The original Chinese term for this is Wu Fangbian. It is an abbreviated title, referring to a handful of Dunhuang documents that contain similar material under different titles, especially Dasheng Wusheng Fangbian Men (The Expedient Means of [Attaining] Birthless in the Mahayana) and Dasheng Wu Fangbian Beizong (The Five Expedienct Means of the MahayanaNorthern School). Scholars believe it is a lost work of the Northen school, most likely a teachers’ manual that was compiled by Shenxiu’s disciples, and reflects Shenxiu’s teaching, although it was never preserved in any East Asian Buddhist canon. In the 20th century, Japanese scholars did editorial work on the discovered copies, published them, and then included this work in the Taishō.

The five expedient means or methods include the following:

  1. Comprehensive manifestation of the substance of Buddhahood (zongzhang foti), also called the teaching of the transcendence of thoughts (linian), in terms of the Awakening of Faith in Mahayana (Dasheng Qixin Lun).

  2. Opening the gates of wisdom and sagacity (kai zhihui men), also called the teaching of motionlessness, in terms of the Lotus Sutra.

  3. Manifestation of inconceivable freedom (xian busiyi jietuo), in terms of the Vimalakīrti Sūtra.

  4. Elucidation of the true nature of all dharmas (ming zhufa zhengxing), in terms of the Sūtra of Questioning by the God of Thinking-about-Goodness (Siyi Fantian Suowen Jing).

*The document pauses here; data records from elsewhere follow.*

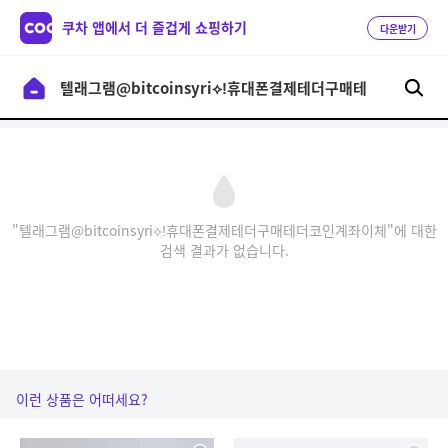
쿠차 앱에서 더 즐겁게 쇼핑하기
다운받기
"텔래그램@bitcoinsyri⟡ǃ휴대폰결제테더구매테더코인계좌이체"에 대한
검색 결과가 없습니다.
이런 상품은 어떠세요?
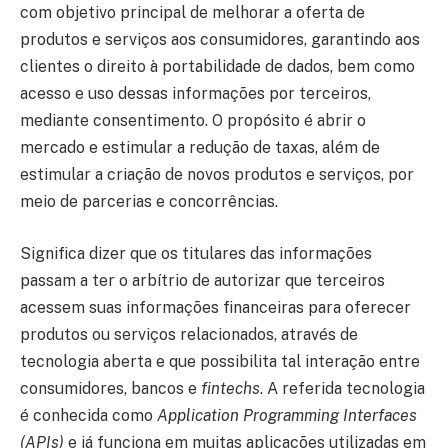
com objetivo principal de melhorar a oferta de
produtos e serviços aos consumidores, garantindo aos
clientes o direito à portabilidade de dados, bem como
acesso e uso dessas informações por terceiros,
mediante consentimento. O propósito é abrir o
mercado e estimular a redução de taxas, além de
estimular a criação de novos produtos e serviços, por
meio de parcerias e concorrências.
Significa dizer que os titulares das informações
passam a ter o arbítrio de autorizar que terceiros
acessem suas informações financeiras para oferecer
produtos ou serviços relacionados, através de
tecnologia aberta e que possibilita tal interação entre
consumidores, bancos e
fintechs
. A referida tecnologia
é conhecida como
Application Programming Interfaces
(APIs)
e já funciona em muitas aplicações utilizadas em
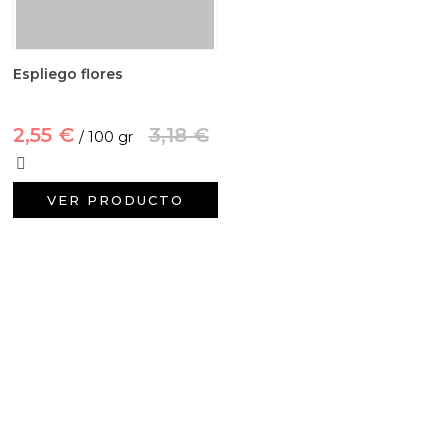
Espliego flores
2,55 €
3,18 €
/ 100 gr
VER PRODUCTO
PRODUCTOS PENSADOS PARA
TI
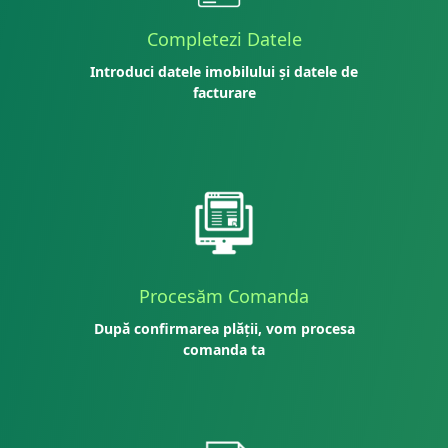
Completezi Datele
Introduci datele imobilului și datele de
facturare
Procesăm Comanda
După confirmarea plății, vom procesa
comanda ta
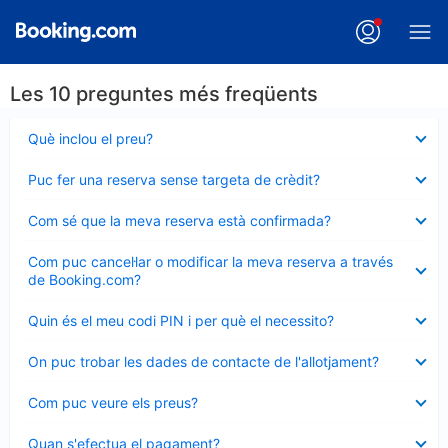
Les 10 preguntes més freqüents
Element
Què inclou el preu?
tancat
Element
Puc fer una reserva sense targeta de crèdit?
tancat
Element
Com sé que la meva reserva està confirmada?
tancat
Element
Com puc cancel·lar o modificar la meva reserva a través
tancat
de Booking.com?
Element
Quin és el meu codi PIN i per què el necessito?
tancat
Element
On puc trobar les dades de contacte de l'allotjament?
tancat
Element
Com puc veure els preus?
tancat
Element
Quan s'efectua el pagament?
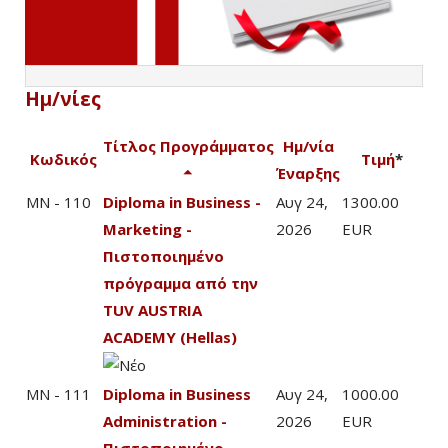
Ημ/νίες
Τίτλος Προγράμματος
Ημ/νία
Κωδικός
Τιμή
*
Έναρξης
MN - 110
Diploma in Business -
Αυγ 24,
1300.00
Marketing -
2026
EUR
Πιστοποιημένο
πρόγραμμα από την
TUV AUSTRIA
ACADEMY (Hellas)
MN - 111
Diploma in Business
Αυγ 24,
1000.00
Administration -
2026
EUR
Πιστοποιημένο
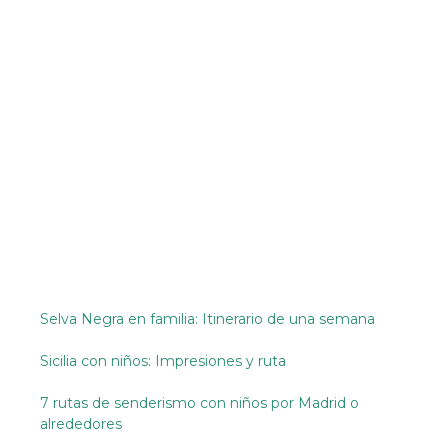
Selva Negra en familia: Itinerario de una semana
Sicilia con niños: Impresiones y ruta
7 rutas de senderismo con niños por Madrid o
alrededores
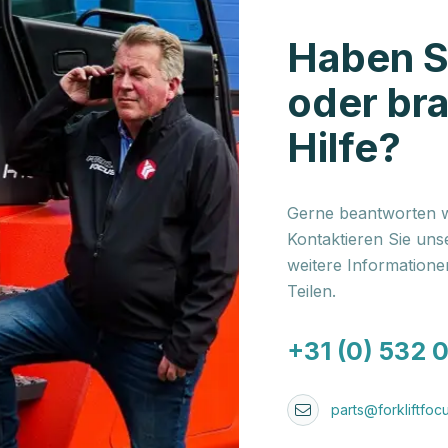
Haben S
oder br
Hilfe?
Gerne beantworten wi
Kontaktieren Sie uns
weitere Information
Teilen.
+31 (0) 532 
parts@forkliftfocu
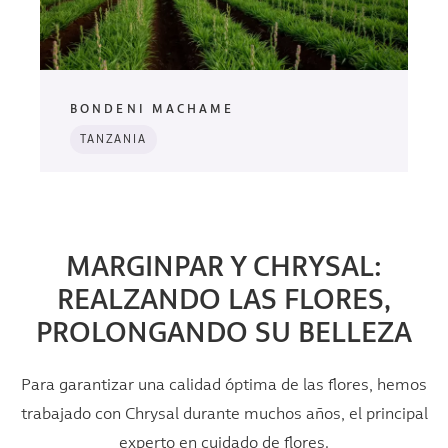
BONDENI MACHAME
TANZANIA
MARGINPAR Y CHRYSAL:
REALZANDO LAS FLORES,
PROLONGANDO SU BELLEZA
Para garantizar una calidad óptima de las flores, hemos
trabajado con Chrysal durante muchos años, el principal
experto en cuidado de flores.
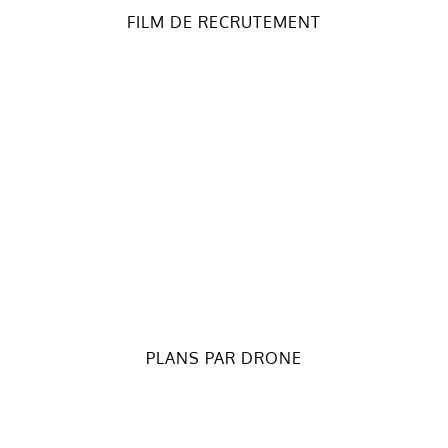
FILM DE RECRUTEMENT
PLANS PAR DRONE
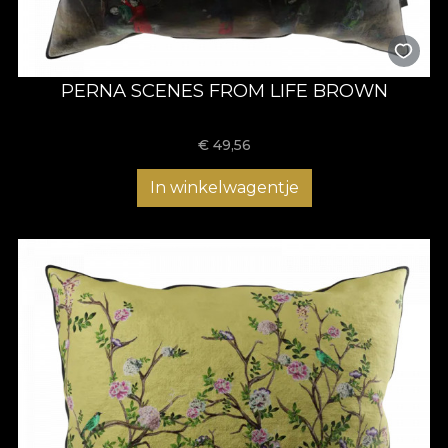
PERNA SCENES FROM LIFE BROWN
€
49,56
In winkelwagentje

  5. Realizing non-differentiated, natural, and unobstructed freedom (liao wuyi ziran wuai jietuo), in terms of the Avatamsaka Sutra (Huayan Jing).

The practice of these expedient means highlights Shenxiu and his followers’ flexible interpretation of scriptures and skillful use of conventional Buddhist terms, as well as their focus on contemplating the mind and purity, which unavoidably involves a privileged conceptual hierarchy of the pure and defiled mind, motionlessness and motion, interior and exterior. Nothing sounds non-Buddhist, but the later schools tended to take a turn away from such rhetoric.

FIVE HOUSES

See .

FIVE HOUSES AND SEVEN SCHOOLS (Ch. wujia qizong)

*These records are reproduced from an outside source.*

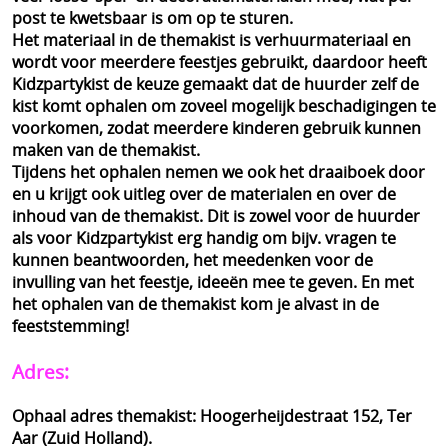
post te kwetsbaar is om op te sturen.
Het materiaal in de themakist is verhuurmateriaal en
wordt voor meerdere feestjes gebruikt, daardoor heeft
Kidzpartykist de keuze gemaakt dat de huurder zelf de
kist komt ophalen om zoveel mogelijk beschadigingen te
voorkomen, zodat meerdere kinderen gebruik kunnen
maken van de themakist.
Tijdens het ophalen nemen we ook het draaiboek door
en u krijgt ook uitleg over de materialen en over de
inhoud van de themakist. Dit is zowel voor de huurder
als voor Kidzpartykist erg handig om bijv. vragen te
kunnen beantwoorden, het meedenken voor de
invulling van het feestje, ideeën mee te geven. En met
het ophalen van de themakist kom je alvast in de
feeststemming!
Adres:
Ophaal adres themakist: Hoogerheijdestraat 152, Ter
Aar (Zuid Holland).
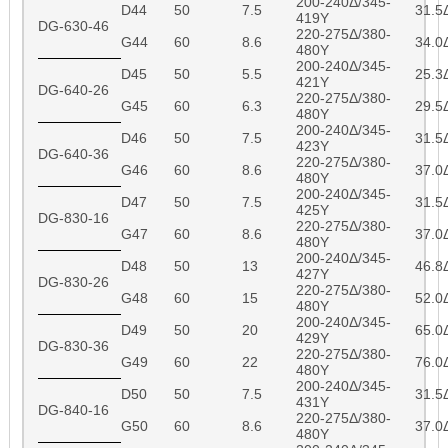
200-240Δ/345-
D44
50
7.5
31.5
419Y
DG-630-46
220-275Δ/380-
G44
60
8.6
34.0
480Y
200-240Δ/345-
D45
50
5.5
25.3
421Y
DG-640-26
220-275Δ/380-
G45
60
6.3
29.5
480Y
200-240Δ/345-
D46
50
7.5
31.5
423Y
DG-640-36
220-275Δ/380-
G46
60
8.6
37.0
480Y
200-240Δ/345-
D47
50
7.5
31.5
425Y
DG-830-16
220-275Δ/380-
G47
60
8.6
37.0
480Y
200-240Δ/345-
D48
50
13
46.8
427Y
DG-830-26
220-275Δ/380-
G48
60
15
52.0
480Y
200-240Δ/345-
D49
50
20
65.0
429Y
DG-830-36
220-275Δ/380-
G49
60
22
76.0
480Y
200-240Δ/345-
D50
50
7.5
31.5
431Y
DG-840-16
220-275Δ/380-
G50
60
8.6
37.0
480Y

“Five houses” (wujia) refers to the thriving of Chan schools with diverse teaching styles (jiafeng) and methods (menting shishe) during the late Tang dynasty and the Five Dynasties. Although different Chan schools all claim lineage to Huineng and the Southern school, after two generations the Southern school had evolved into two main lines, Mazu Daoyi and Shitou Xiqian, according to Chan tradition. From these two lines emerged the five schools, or main lineages, of Chan. From the line of Mazu Daoyi emerged (1) Guiyang school, which was named after the Gui and Yang mountains where its headquarter temples were built, and was founded by Guishan Lingyou and Yangshan Huiji; and (2) Linji school, founded by Linji Yixuan. From the line of Shitou Xiqian emerged additional schools: (3) Caodong school, founded by Dongshan Liangjie and Caoshan Benji; (4) Yunmen school, founded by Yunmen Wenyan; and (5) Fayan school, founded by Fayan Wenyi.

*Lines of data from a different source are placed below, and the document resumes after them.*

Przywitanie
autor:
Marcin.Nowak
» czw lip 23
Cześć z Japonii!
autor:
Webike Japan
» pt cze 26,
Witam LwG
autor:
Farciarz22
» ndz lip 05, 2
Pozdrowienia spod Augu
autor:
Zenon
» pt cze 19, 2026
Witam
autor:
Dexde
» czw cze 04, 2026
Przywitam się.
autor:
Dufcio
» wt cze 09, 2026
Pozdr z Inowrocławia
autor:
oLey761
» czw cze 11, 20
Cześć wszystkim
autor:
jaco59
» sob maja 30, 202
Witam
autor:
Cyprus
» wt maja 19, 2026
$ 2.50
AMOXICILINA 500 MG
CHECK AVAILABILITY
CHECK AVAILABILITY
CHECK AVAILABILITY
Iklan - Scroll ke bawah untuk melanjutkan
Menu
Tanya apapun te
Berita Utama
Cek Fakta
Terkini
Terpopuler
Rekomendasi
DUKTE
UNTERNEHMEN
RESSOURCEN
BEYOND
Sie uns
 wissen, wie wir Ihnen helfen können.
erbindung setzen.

The Guiyang school was formed first among these five, but declined in the early Song. The Fayan school was the last to come into existence and disappeared in the middle of the Song. The Yunmen school did not survive after the Song. Only the Linji and Caodong schools continued after the Song and spread their lineages to Japan during the Song period. The Linji school developed into two main branches, or subschools, during the Song dynasty, one called Huanglong school (or Huanglong pai), founded by Huanglong Huinan, the other Yangqi school (or Yangqi pai), founded by Yangqi Fanghui. They were added to the original “five houses.” Thus the phrase “five houses and seven schools” is used to designate all these schools that appeared in the late Tang, Five Dynasties, and Song.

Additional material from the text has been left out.